期刊名称:Proceedings of the National Academy of Sciences
印刷版ISSN:0027-8424
电子版ISSN:1091-6490
出版年度:2021
卷号:118
期号:38
DOI:10.1073/pnas.2111651118
语种:English
出版社:The National Academy of Sciences of the United States of America
摘要:Significance
Viscoelastic porous media flows become chaotic beyond critical flow conditions, impacting processes including enhanced oil recovery and targeted drug delivery. Understanding how geometric details of the porous medium affect the onset and strength of the chaotic flows can lead to fundamental insights and potential optimization of such processes. Recently, it has been argued that geometric disorder in the medium suppresses chaotic fluctuations. In contrast, we demonstrate that disorder can also significantly enhance fluctuations given a different originally ordered configuration. We show that the occurrence of stagnation points in the flow field is the vital factor controlling the onset and strength of fluctuation, providing a general and intuitive understanding of how pore geometry affects this important class of complex viscoelastic flows.

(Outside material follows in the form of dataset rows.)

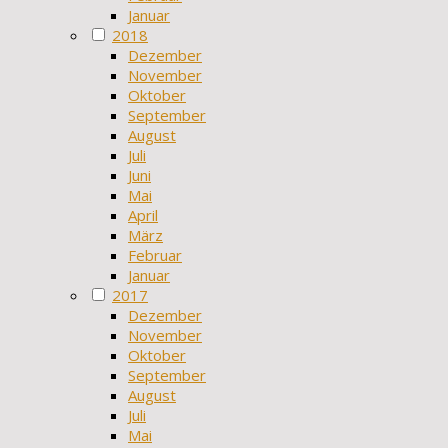
Januar
2018
Dezember
November
Oktober
September
August
Juli
Juni
Mai
April
März
Februar
Januar
2017
Dezember
November
Oktober
September
August
Juli
Mai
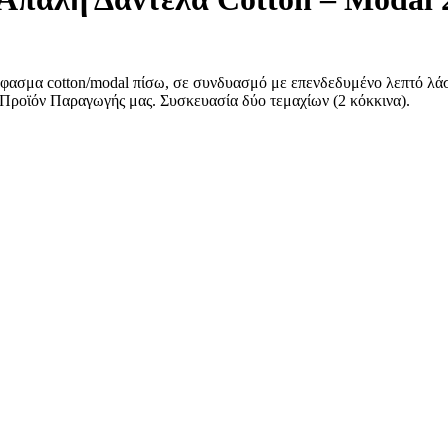
φασμα cotton/modal πίσω, σε συνδυασμό με επενδεδυμένο λεπτό λάστι
Προϊόν Παραγωγής μας. Συσκευασία δύο τεμαχίων (2 κόκκινα).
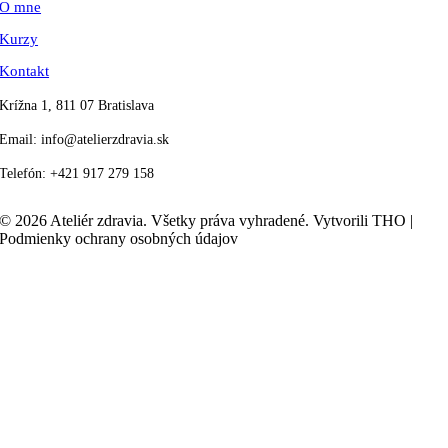
O mne
Kurzy
Kontakt
Krížna 1, 811 07 Bratislava
Email:
info@atelierzdravia.sk
Telefón:
+421 917 279 158
© 2026 Ateliér zdravia. Všetky práva vyhradené. Vytvorili THO |
Podmienky ochrany osobných údajov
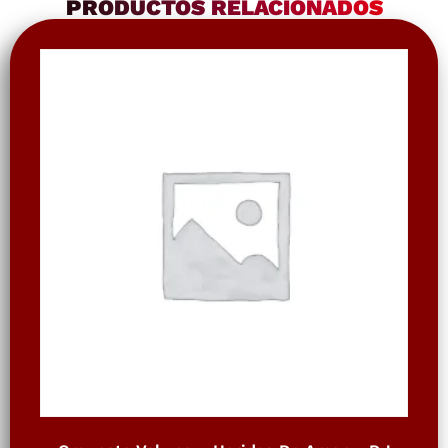
PRODUCTOS RELACIONADOS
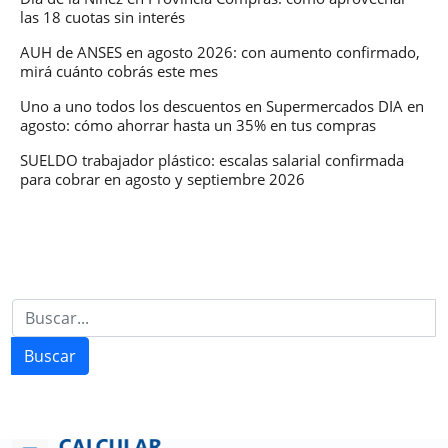
las 18 cuotas sin interés
AUH de ANSES en agosto 2026: con aumento confirmado,
mirá cuánto cobrás este mes
Uno a uno todos los descuentos en Supermercados DIA en
agosto: cómo ahorrar hasta un 35% en tus compras
SUELDO trabajador plástico: escalas salarial confirmada
para cobrar en agosto y septiembre 2026
Buscar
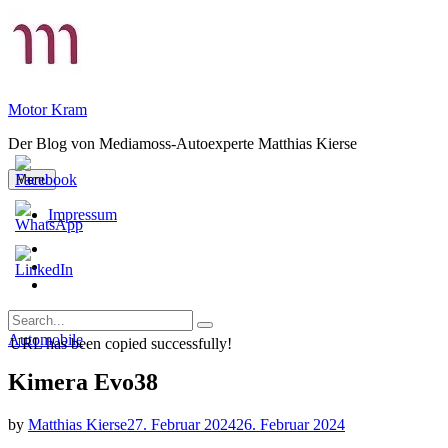
Skip
to
content
Motor Kram
Der Blog von Mediamoss-Autoexperte Matthias Kierse
Menu
Impressum
Privatsphäre-
Einstellungen
Historie
ändern
der
Einwilligungen
Privatsphäre-
widerrufen
Search
Einstellungen
Search
for:
Categories
Automobile
URL has been copied successfully!
Kimera Evo38
by
Matthias Kierse
27. Februar 2024
26. Februar 2024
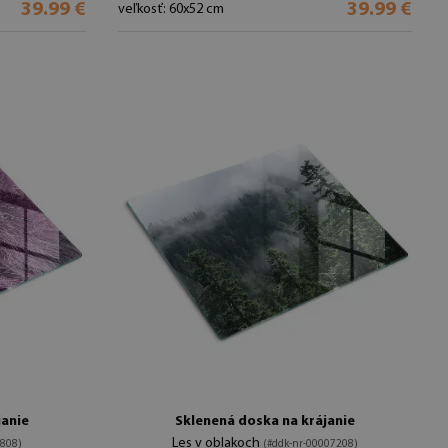
39.99 €
39.99 €
veľkosť: 60x52 cm
janie
Sklenená doska na krájanie
Les v oblakoch
7808)
(#ddk-nr-00007208)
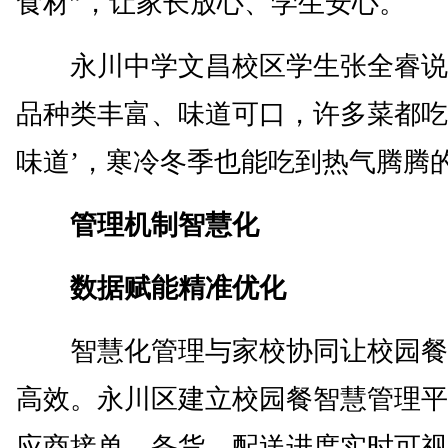
食材”，让家长放心、学生安心。
永川中学文昌校区学生张全睿说
品种类丰富、味道可口，许多菜都吃
味道’，寒冷冬季也能吃到热气腾腾
管理机制智慧化
数据赋能精准优化
智慧化管理与家校协同让校园餐
高效。永川区建立校园餐智慧管理平
应商接单、备货、配送进度实时可视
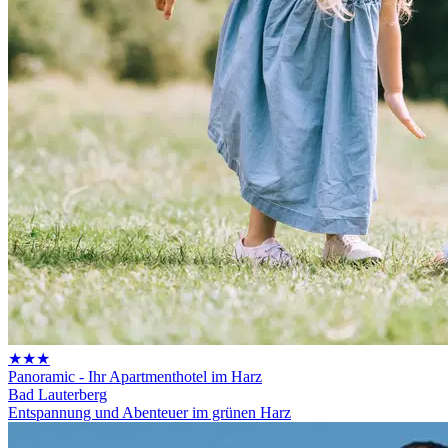
★★★
Panoramic - Ihr Apartmenthotel im Harz
Bad Lauterberg
Entspannung und Abenteuer im grünen Harz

Viscoelastic flows through porous media become unstable and chaotic beyond critical flow conditions, impacting widespread industrial and biological processes such as enhanced oil recovery and drug delivery. Understanding the influence of the pore structure or geometry on the onset of flow instability can lead to fundamental insights into these processes and, potentially, to their optimization. Recently, for viscoelastic flows through porous media modeled by arrays of microscopic posts, Walkama et al. [D. M. Walkama, N. Waisbord, J. S. Guasto,
Phys. Rev. Lett. 124, 164501 (2020)] demonstrated that geometric disorder greatly suppressed the strength of the chaotic fluctuations that arose as the flow rate was increased. However, in that work, disorder was only applied to one originally ordered configuration of posts. Here, we demonstrate experimentally that, given a slightly modified ordered array of posts, introducing disorder can also promote chaotic fluctuations. We provide a unifying explanation for these contrasting results by considering the effect of disorder on the occurrence of stagnation points exposed to the flow field, which depends on the nature of the originally ordered post array. This work provides a general understanding of how pore geometry affects the stability of viscoelastic porous media flows.